Parity


I’ve finally achieved parity between my digital and analog sides.
With the acquisition of a new turntable ((Feickert Volare,) I’m at last enjoying both formats equally.

An observation between the two: They are definitely different in character and each has its own sonic signature. Analog is more spacious and for lack of a better word, mellow. Digital is more finely etched. Each has a very well defined sound stage.
Both are a pleasure to listen to now.

128x128rvpiano

Showing 5 responses by bdp24

For a younger person, choosing between starting an LP playing system & buying LP’s vs. going full digital is a reasonable proposition. For old guys, who already had a healthy LP library when the CD was introduced, and continued buying them for the next twenty years (used ones being dumped by people buying into the CD hustle, and the few new ones being manufactured), the situation is quite different. Who in hell would suddenly ignore his 5,000 (or whatever) LP’s and switch to digital?! That’s why many old guys have both analogue & digital players and music collections.
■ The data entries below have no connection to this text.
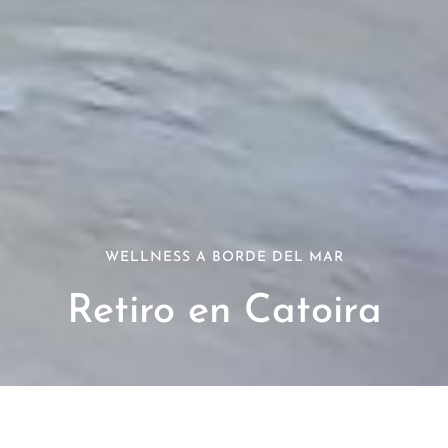
WELLNESS A BORDE DEL MAR
Retiro en Catoira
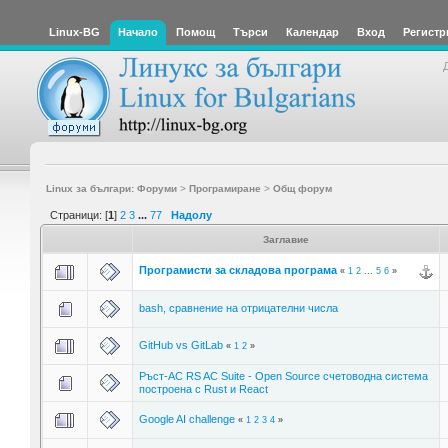
Linux-BG
Начало
Помощ
Търси
Календар
Вход
Регистр
Linux за българи: Форуми
>
Програмиране
>
Общ форум
Страници: [
1
]
2
3
...
77
Надолу
Заглавие
Програмисти за складова програма
«
1
2
...
5
6
»
bash, сравнение на отрицателни числа
GitHub vs GitLab
«
1
2
»
Ръст-АС RS AC Suite - Open Source счетоводна система
построена с Rust и React
Google AI challenge
«
1
2
3
4
»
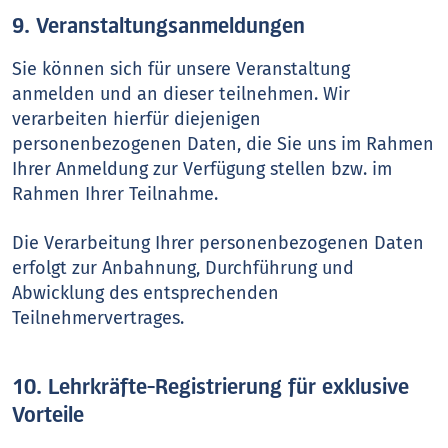
9. Veranstaltungsanmeldungen
Sie können sich für unsere Veranstaltung
anmelden und an dieser teilnehmen. Wir
verarbeiten hierfür diejenigen
personenbezogenen Daten, die Sie uns im Rahmen
Ihrer Anmeldung zur Verfügung stellen bzw. im
Rahmen Ihrer Teilnahme.
Die Verarbeitung Ihrer personenbezogenen Daten
erfolgt zur Anbahnung, Durchführung und
Abwicklung des entsprechenden
Teilnehmervertrages.
10. Lehrkräfte-Registrierung für exklusive
Vorteile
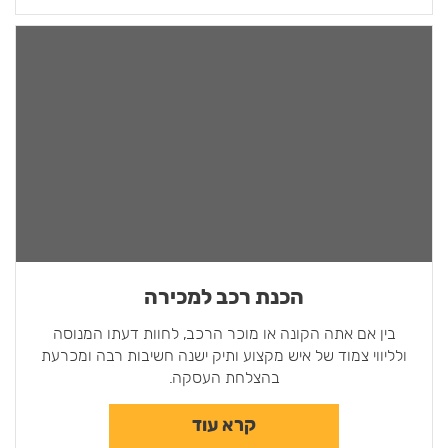
הכנת רכב למכירה
בין אם אתה הקונה או מוכר הרכב, לחוות דעתו המנוסה
ולליווי צמוד של איש מקצוע ותיק ישנה חשיבות רבה ומכרעת
בהצלחת העסקה.
קרא עוד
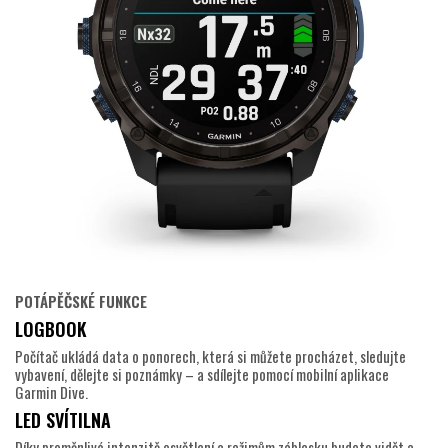
POTÁPĚČSKÉ FUNKCE
LOGBOOK
Počítač ukládá data o ponorech, která si můžete procházet, sledujte
vybavení, dělejte si poznámky – a sdílejte pomocí mobilní aplikace
Garmin Dive.
LED SVÍTILNA
Díky proměnlivé intenzitě osvětlení a režimům záblesku budete vidět a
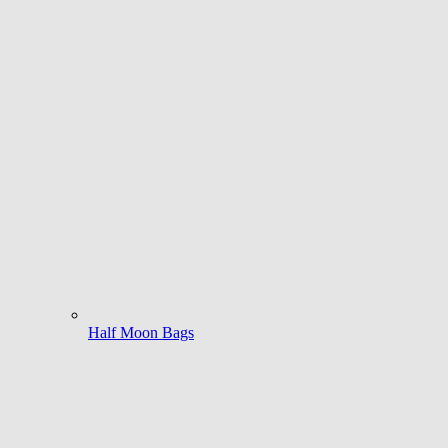
Half Moon Bags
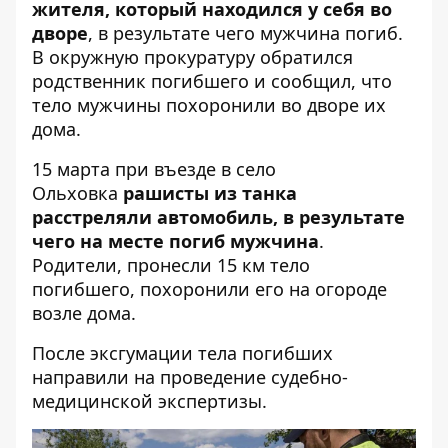
жителя, который находился у себя во
дворе
, в результате чего мужчина погиб.
В окружную прокуратуру обратился
родственник погибшего и сообщил, что
тело мужчины похоронили во дворе их
дома.
15 марта при въезде в село
Ольховка
рашисты из танка
расстреляли автомобиль, в результате
чего на месте погиб мужчина
.
Родители, пронесли 15 км тело
погибшего, похоронили его на огороде
возле дома.
После эксгумации тела погибших
направили на проведение судебно-
медицинской экспертизы.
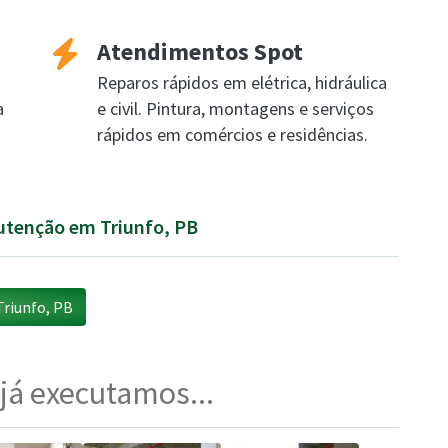
Atendimentos Spot
Reparos rápidos em elétrica, hidráulica
a
e civil. Pintura, montagens e serviços
rápidos em comércios e residências.
nutenção em Triunfo, PB
riunfo, PB
 já executamos...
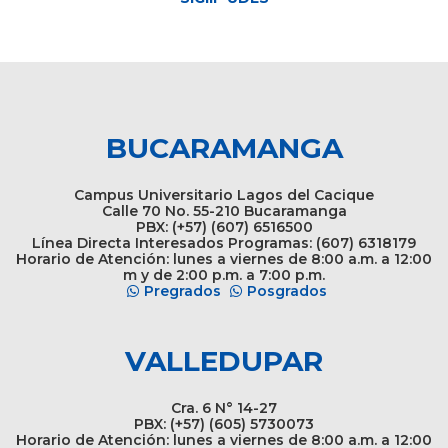
BUCARAMANGA
Campus Universitario Lagos del Cacique
Calle 70 No. 55-210 Bucaramanga
PBX: (+57) (607) 6516500
Línea Directa Interesados Programas: (607) 6318179
Horario de Atención: lunes a viernes de 8:00 a.m. a 12:00
m y de 2:00 p.m. a 7:00 p.m.
Pregrados
Posgrados
VALLEDUPAR
Cra. 6 N° 14-27
PBX: (+57) (605) 5730073
Horario de Atención: lunes a viernes de 8:00 a.m. a 12:00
@thyname and @rvpiano: Audiogon member @slaw---whose opinions I greatly respect---having worked long and hard at optimizing his LP player and the system it feeds, decided he didn’t want to do the same for digital sources, so eschews CD’s/SACD’s/etc. altogether.

Though I understand and respect that decision and stance, in my case there are just too many albums I absolutely love---both Pop and Classical---that have been made available only on CD for me to not have a disc spinner. I don’t expect the two formats to sound the same, but then we all know sound quality amongst LP’s varies greatly too. There are plenty of CD’s that sound better than some LP’s, but even if they didn’t I need and listen to them because of the music they contain.

I’m a music lover first, an audiophile second. I don’t use my recordings to make my system sound good, I use my system to make my recordings sound good, or at least as good as they can. That applies equally to LP’s and CD’s/SACD’s. It is Steve’s position that a system optimized for one will inherently be less than optimum for the other. Comments and/or opinions on that position? Are the two formats so inherently different that each needs a playback system optimized for itself?

 

@rvpiano: No offense intended, but this is what happens when you make sound quality your first priority. I've been there myself, but now make my next musical selection based on what I'm hungering for musically. If it is also in good sound, wonderful, that's a bonus.

Being an audiophile has its benefits and pleasures, but is also in a way a curse. Remember when you loved music you heard, long before you became obsessed with sound quality? If it truly is---as we all claim---about the music, then we have to act like it is ;-) .

Dang @rvpiano, 4000 CDs! I know how much wall space that eats up---I have somewhere between 3500 and 3600. My six CD racks (three wide, two high) take up almost an entire wall, floor-to-ceiling. On the opposite wall are the LP's (of which I have never counted), the racks for which leave only enough room for one set of stacked Tube Traps.

A related issue is the ratio of the number of LP’s in your music library vs. the number of CD’s/SACD’s, and the relative time you spend listening to each source type.